Par ailleurs, que peut-on faire contre les multinationales ? Nous avons vu que, contre l'utilisation abusive des paradis fiscaux par les particuliers, des mesures étaient prises. Eh bien, contre les multinationales, rien n'est fait ! La proposition qui est aujourd'hui en débat est la « comptabilité pays par pays ». Le principe en est extrêmement simple : il s'agit d'obliger toutes les multinationales à fournir pour l'ensemble de leurs pays d'implantation leur chiffre d'affaires, le nombre de personnes employées, la masse salariale, les profits réalisés et les impôts payés. Si vous appliquiez cette règle à Northern Rock, par exemple, vous constateriez immédiatement que sa filiale Granite à Jersey n'a absolument aucun employé. La comptabilité pays par pays permet donc de détecter rapidement d'éventuels problèmes dans la circulation des bénéfices au sein des multinationales. Le Parlement européen est favorable à une telle mesure, comme l'est le commissaire européen Michel Barnier ; la loi cadre américaine dite « loi Dodd-Frank » va dans ce sens ; la bourse de Hong Kong l'a déjà mise en place pour les industries extractives, pétrole et minerais, et un accord est quasi conclu à l'échelle européenne pour ces mêmes industries. On commence d'ailleurs à parler d'imposer la comptabilité pays par pays à toutes les multinationales, et non pas au seul secteur des industries extractives.
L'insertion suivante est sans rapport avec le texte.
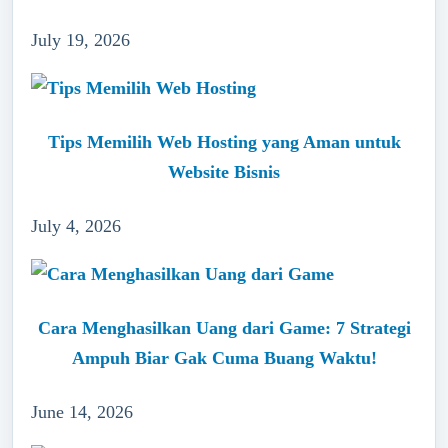
July 19, 2026
Tips Memilih Web Hosting yang Aman untuk
Website Bisnis
July 4, 2026
Cara Menghasilkan Uang dari Game: 7 Strategi
Ampuh Biar Gak Cuma Buang Waktu!
June 14, 2026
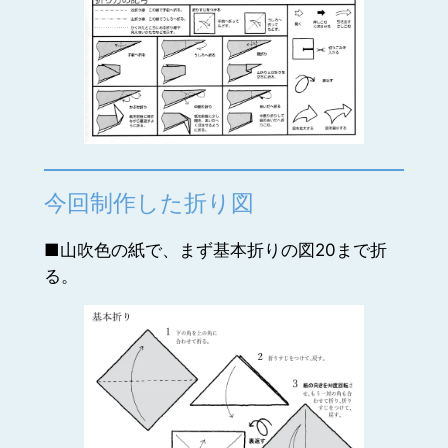
今回制作した折り図
■山吹色の紙で、まず基本折りの図20まで折
る。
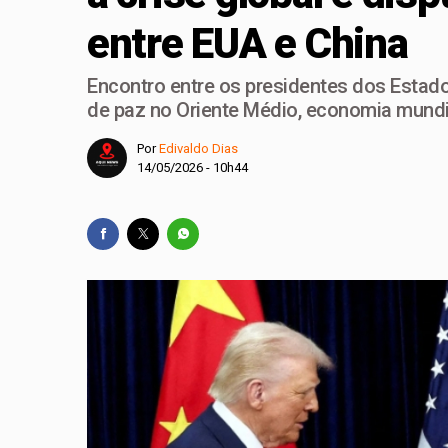
entre EUA e China
Guimarães
Podemos confirma Lu
Encontro entre os presidentes dos Estado
Brasília
de paz no Oriente Médio, economia mundi
Podemos oficializa 
Por
Edivaldo Dias
14/05/2026 - 10h44
Legislativa
Planaltina se prepar
Congresso retoma ati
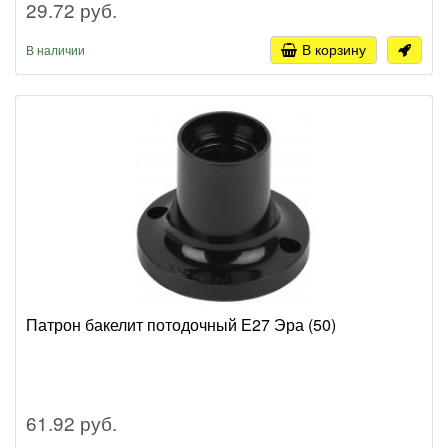
29.72 руб.
В корзину
В наличии
Патрон бакелит потодочный Е27 Эра (50)
61.92 руб.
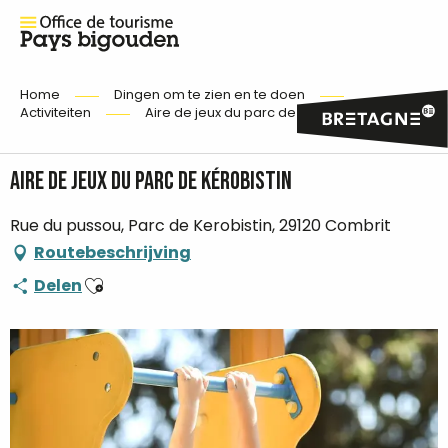
Home
Dingen om te zien en te doen
Activiteiten
Aire de jeux du parc de Kérobistin
Aire de jeux du parc de Kérobistin
Rue du pussou, Parc de Kerobistin, 29120 Combrit
Routebeschrijving
Ajouter aux favoris
Delen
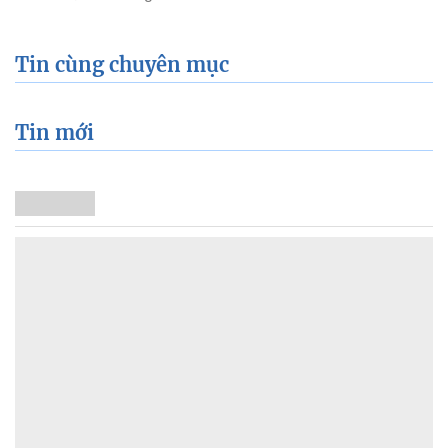
Giảm nghèo bền vững
Nông thôn mới
Dân tộc thiểu số và miền núi
Nội dung chuyên đề
English
Hồ sơ
Ảnh
Video
Multimedia
Podcast
24h qua
Tuyến bài
Sự kiện
Cơ quan chủ quản: Bộ Dân tộc và Tôn giáo
Số giấy phép: 146/GP-BVHTTDL, cấp ngày 17/10/2025
Tổng biên tập: Nguyễn Văn Bá
Liên hệ tòa soạn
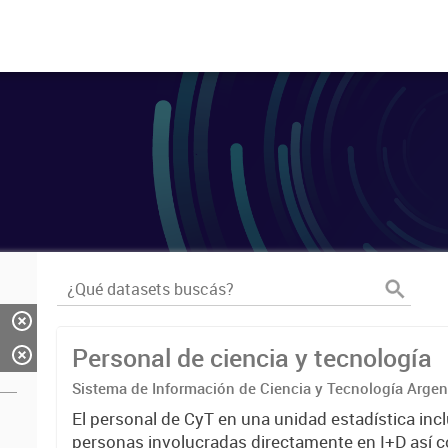
Personal de ciencia y tecnología
Sistema de Información de Ciencia y Tecnología Arge
El personal de CyT en una unidad estadística incl
personas involucradas directamente en I+D así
A cet égard, l'étude réalisée par Robert Lipsey est intéressante. Cet économiste américain a pris l'ensemble des multinationales américaines à l'étranger puis rapporté leurs actifs totaux au nombre d'employés. La moyenne « monde » est d'environ un million de dollars d'actifs par employé ; pour l'Irlande, les Pays-Bas et la Suisse, on atteint quatre à cinq millions de dollars ; à la Barbade, le chiffre s'élève à 22 millions de dollars et, aux Bermudes, à 45 millions de dollars ! Robert Lipsey, qui s'est interrogé sur les raisons de ces différences, a ensuite ramené les profits après impôts à la masse salariale. En moyenne « monde », les profits après impôts représentent en gros 84 % de la masse salariale. En Suisse, on atteint 160, en Irlande 660, aux Bermudes 3 500... Soit le Bermudien est d'une productivité exceptionnelle, soit ces chiffres cachent autre chose...

A-t-on lutté contre l'instabilité financière ? Non ! Le Conseil de stabilité financière avait promis d'établir une liste de pays sensibles dans ce domaine. Il l'a présentée à la fin de l'année de l'année dernière : selon ce document, la Libye et le Venezuela seraient désormais les deux seuls grands pays à poser problème en termes de stabilité financière ! Or contrairement à ce qui se passe chez nous, une stratégie extrêmement efficace est mise en oeuvre aux Etats-Unis. Elle repose sur trois piliers. D'abord, elle s'attaque directement aux acteurs privés. Ainsi, UBS, qui a été mise en cause en 2008, a dû donner des noms grâce auxquels les schémas d'évasion fiscale, de fraude fiscale et d'optimisation fiscale abusive ont pu être décryptés, ce qui a permis d'adresser de nouvelles demandes, notamment au Crédit Suisse. Dans le même temps, un programme de dénonciation volontaire a été mis en place, ce qui a conduit à 15 000 dénonciations volontaires, alors qu'UBS ne donnait que 4 500 noms, plus 12 000 en 2011, parce que la carotte et le bâton ont été maniés de manière efficace. Enfin, les Etats-Unis vont disposer d'un outil de pression permanent avec le Foreign Account Tax Compliance Act (FATCA), qui va permettre la mise en place à partir de 2013 d'un échange automatique d'informations avec les banques.

Le combat est engagé, mais ce n'est qu'un début ! Comme le disait Henry Morgenthau, le ministre des finances de Franklin Roosevelt, « les impôts sont le prix à payer pour une société civilisée, trop de citoyens veulent la civilisation au rabais ».